The post “A Step by Step Guide to Write an R package That Uses C++ Code (Ubuntu)” was originally posted on Pacha.dev Blog.
Motivation
A large part of my research interest requires to estimate computationally intensive models, such as the General Equilibrium Poisson Pseudo Maximum Likelihood (GEPPML) estimator derived from the equilibrium conditions introduced by Anderson and Van Wincoop (2004) for estimation and inference.
The GEPPML estimator is a computationally intensive estimator that requires to solve a system of non-linear equations, and for this task we might be better-off by using a compiled language such as C++. The good news is that we can use C++ code within R and Python, and this blog post is about using C++ functions from R.
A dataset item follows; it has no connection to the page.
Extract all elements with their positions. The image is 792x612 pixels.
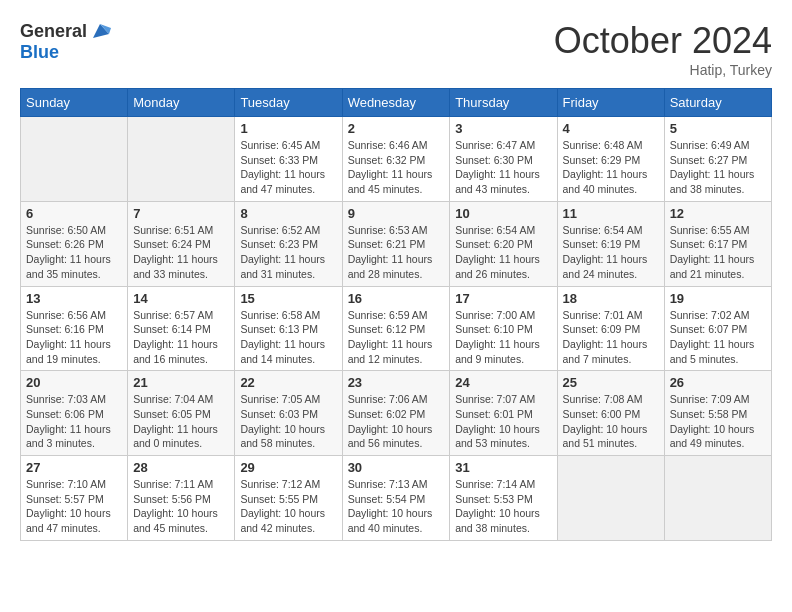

Also, I do not pretend to be an expert on C++ or debate if R is better than Python. I use both from Visual Studio Code. I do want to share my experience on how to use C++ code within R.
Honest disclaimer
This blog post is a summary of what worked after hours of fails for my future self. I hope it helps you too.
I am a Statistician and Political Scientist, not a Computer Scientist!
Setup
Because I have been already learning C++ version 11, I decided to install llvm-11
on my laptop that has Linux Mint installed, and which is based on Ubuntu 22.04.
Ubuntu and its derived distributions use gcc
as the default C++ compiler, and clang
is not installed by default. Different resources mention that clang
provides more informative error messages when the compilation fails and when we debug code.
Counting on informative error messages is highly useful resource when we are learning C++ or when our code is failing in two different ways, being one that it does not compile, and the other that it compiles but then when we call a function from RStudio (or VSCode) it crashes the R session.
I installed the R packages cpp11
and usethis
.
install.packages(c("cpp11", "usethis"))
I created a file ~/.Rprofile
containing the following lines.
library(devtools) library(usethis) library(cpp11)
I run nano ~/.R/Makevars
from bash and then saved with CTRL+O+ENTER and closed it with CTRL+X. It is the same as creating it with the text editor from Gnome or any other desktop environment.
Now forget about devtools::install()
. After reopening your editor, every time you use RStudio (or VSCode) you just call install()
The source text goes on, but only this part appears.